The federal government should make one-off contributions of up to $5000 into the superannuation accounts of low-income earners who accessed their retirement savings early, a lobby group has argued.
The Australian Institute of Superannuation Trustees (AIST) on Monday released new analysis showing almost one million young workers who accessed the government’s early super access scheme had either emptied their accounts or reduced their balances to less than $1000.
Amid mounting evidence of the recession’s disproportionate impact on young people, the analysis also found that young workers were twice as likely to empty their superannuation accounts as members aged over 35.
AIST said more than 73,000 Australians had lost their insurance cover as a result, and noted women were more likely to have emptied their super accounts than men.
Economists have suggested this is because women were overrepresented in industries affected by lockdowns and accounted for a larger share of short-term, casual jobs, which were excluded from JobKeeper.
AIST chief executive Eva Scheerlinck said the financial burden of the early super access scheme fell most heavily on “those already experiencing disadvantage and the many Australians who were already facing a retirement savings shortfall”.
She said these Australians would struggle to make up the lost ground without government intervention, as the cost of withdrawals compounds over time.
According to Treasury’s Retirement Income Review, the average 30-year-old who took out $20,000 in early withdrawals will have $40,300 less in their super by the time they retire.
To help low-income earners rebuild their savings, AIST wants the government to make a one-off contribution of up to $5000 into the superannuation accounts of Australians who earn less than $39,837 a year, accessed their super early, and met the scheme’s eligibility criteria.
“This would be the most effective way to close the COVID super gap for these Australians,” the group will argue in its pre-budget submission.
“[The one-off] contribution would be set at a quarter of the value of the super the member accessed and be capped at a maximum $5000 contribution for those who accessed the full $20,000.”
Labor’s financial services spokesman Stephen Jones told The New Daily his party welcomed “constructive suggestions about how to repair the damage done to super by the government’s flawed early access scheme”.

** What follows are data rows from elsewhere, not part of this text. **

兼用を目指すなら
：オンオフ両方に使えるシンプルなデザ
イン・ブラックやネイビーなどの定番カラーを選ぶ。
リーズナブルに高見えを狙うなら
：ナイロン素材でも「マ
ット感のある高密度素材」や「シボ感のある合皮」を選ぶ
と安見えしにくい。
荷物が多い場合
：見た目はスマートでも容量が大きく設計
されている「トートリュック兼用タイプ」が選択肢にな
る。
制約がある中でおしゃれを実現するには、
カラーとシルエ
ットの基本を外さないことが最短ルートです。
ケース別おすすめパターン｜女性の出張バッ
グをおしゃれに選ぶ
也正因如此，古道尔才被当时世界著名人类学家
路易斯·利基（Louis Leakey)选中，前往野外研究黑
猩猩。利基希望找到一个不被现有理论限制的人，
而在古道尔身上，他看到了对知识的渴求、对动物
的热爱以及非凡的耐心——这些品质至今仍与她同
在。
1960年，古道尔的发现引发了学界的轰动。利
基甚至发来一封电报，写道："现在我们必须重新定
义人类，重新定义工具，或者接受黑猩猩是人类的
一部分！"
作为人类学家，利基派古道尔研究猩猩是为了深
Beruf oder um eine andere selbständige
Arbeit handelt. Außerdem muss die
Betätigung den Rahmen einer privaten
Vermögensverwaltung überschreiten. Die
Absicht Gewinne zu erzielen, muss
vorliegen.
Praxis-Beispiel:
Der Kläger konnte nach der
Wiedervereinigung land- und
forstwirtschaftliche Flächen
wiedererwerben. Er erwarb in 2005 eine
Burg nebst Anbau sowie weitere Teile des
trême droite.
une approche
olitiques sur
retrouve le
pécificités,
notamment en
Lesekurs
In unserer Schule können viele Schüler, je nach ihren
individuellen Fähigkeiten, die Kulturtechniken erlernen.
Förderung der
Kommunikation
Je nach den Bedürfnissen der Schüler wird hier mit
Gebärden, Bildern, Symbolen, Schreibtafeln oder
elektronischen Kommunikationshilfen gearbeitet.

But he said their first priority was to ensure the Coalition went ahead with the legislated increases in the superannuation guarantee, which start in July.
“The main game is 12 per cent,” he said.
“Fighting the Morrison government’s plan to cut super and force retirees to sell their house is our focus.”
Brendan Coates of the Grattan Institute, meanwhile, said there were more effective ways of keeping Australians out of poverty in retirement than one-off super payments for low-income earners.
“If the concern is poverty, then there are much more direct ways to fix that than putting $5000 into someone’s superannuation account on the expectation that some of those people will struggle [when] they reach retirement, when many others won’t,” Mr Coates said.
“It’s not targeted, because at the point in time when you’re giving them the money, you’ve got very little sense about whether that particular group – particularly if they’re early in their life and have taken out super – is likely to end up struggling long term.”
Mr Coates told The New Daily the money would be better spent on lifting the permanent rate of JobSeeker and boosting Commonwealth Rent Assistance.
But while Ms Scheerlinck agreed that both payments should be increased, she said AIST’s proposal was addressing a different issue.
“Our focus, with this proposal, is for improving the financial security in retirement of low-income earners and ensuring that future taxpayers are protected from having to fund ballooning pension costs,” Ms Scheerlinck told The New Daily.
It’s about recognising that many low-income earners and women will not be in a position to make up their COVID super gap over their working lives.
“It’s also about intergenerational equity – if more people are on the pension in future years, every young person today will have to pay more tax in the future to fund higher age pension costs.”
Treasury’s review found that the age pension alone was enough to guarantee the bottom 30 per cent of income earners had the same standard of living in retirement as they did during their working lives.
Asked if the federal government would consider AIST’s proposal, Senator Jane Hume said the best way to help young workers rebuild their savings was to “do everything we can to help them get back into a job soon”.
“The early release of super scheme was not compulsory – it was a flexible option and almost three million Australians weighed up the decision, and decided that withdrawing their super was the best financial decision for them,” she told The New Daily.
“We know that the majority of Australians have spent this money paying down their mortgages, paying down debt and paying off credit cards. That’s responsible.”